NVIDIA Surpasses $4 Trillion Market Cap, Outpacing Total Valuation of Major Economies

date
10/07/2025
avatar
GMT Eight
NVIDIA rose 1.80% to a record high on July 9, with its market capitalization briefly surpassing $4 trillion, becoming the first company in history to reach that level—exceeding the total market cap of the UK, France, and Germany.

On July 9 local time, NVIDIA's share price climbed 1.80% to a record high, with its market capitalization briefly surpassing the $4 trillion mark—making it the first company in history to reach this milestone. The figure exceeds the combined stock market valuations of the United Kingdom, France, and Germany. Since the low point in April, NVIDIA's stock has risen nearly 90%. The company’s shares have gained more than 170% in 2024 after a surge of approximately 240% in 2023.
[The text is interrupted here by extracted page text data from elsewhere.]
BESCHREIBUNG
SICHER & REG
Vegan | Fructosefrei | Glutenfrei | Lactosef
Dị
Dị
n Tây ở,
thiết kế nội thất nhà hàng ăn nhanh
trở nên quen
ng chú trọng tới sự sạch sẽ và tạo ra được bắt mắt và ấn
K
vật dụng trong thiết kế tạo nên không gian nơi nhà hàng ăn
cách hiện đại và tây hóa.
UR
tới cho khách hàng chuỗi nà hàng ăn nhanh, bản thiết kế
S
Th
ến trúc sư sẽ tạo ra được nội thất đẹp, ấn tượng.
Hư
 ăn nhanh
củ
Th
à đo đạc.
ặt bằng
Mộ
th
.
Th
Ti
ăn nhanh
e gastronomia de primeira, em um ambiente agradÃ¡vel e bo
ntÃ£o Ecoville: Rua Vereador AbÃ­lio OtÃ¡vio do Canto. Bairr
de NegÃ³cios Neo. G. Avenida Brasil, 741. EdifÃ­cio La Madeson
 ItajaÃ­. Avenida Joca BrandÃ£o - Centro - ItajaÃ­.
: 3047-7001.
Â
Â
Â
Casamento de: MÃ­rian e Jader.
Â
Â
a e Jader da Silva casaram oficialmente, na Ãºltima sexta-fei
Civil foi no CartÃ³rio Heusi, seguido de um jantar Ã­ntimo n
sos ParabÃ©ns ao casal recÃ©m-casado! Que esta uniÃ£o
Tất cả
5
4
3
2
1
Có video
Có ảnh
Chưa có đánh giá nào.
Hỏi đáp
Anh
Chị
NVIDIA's valuation has advanced rapidly amid global enthusiasm for AI, growing from around $500 billion in 2021 to the current record. Apple previously held the highest market capitalization at $3.915 trillion by the end of 2024 but has since seen declines due to its limited AI presence and the impact of tariffs. In contrast, NVIDIA’s position in the AI sector has driven unprecedented gains.

Despite recent challenges, including the U.S. government’s export ban on its H20 chip to China—which caused a $5.5 billion inventory write-down and a loss of $15 billion in potential sales—analysts remain bullish. Mizuho Securities raised its target price from $170 to $185, citing the expected rollout of NVIDIA’s next-generation AI chip, Rubin, and ongoing efforts to develop new accelerators for the Chinese market. Wedbush analyst Dan Ives anticipates NVIDIA’s valuation will reach $5 trillion within the next 18 months.

However, some analysts have voiced caution. Jim Chanos, a well-known short seller, warned that the current AI-driven enthusiasm echoes the dot-com bubble of the early 2000s. He noted that if market sentiment reverses, capital expenditure on AI could quickly decline, affecting revenue and performance forecasts. While this scenario has not yet unfolded, Chanos believes many are underestimating the risks involved.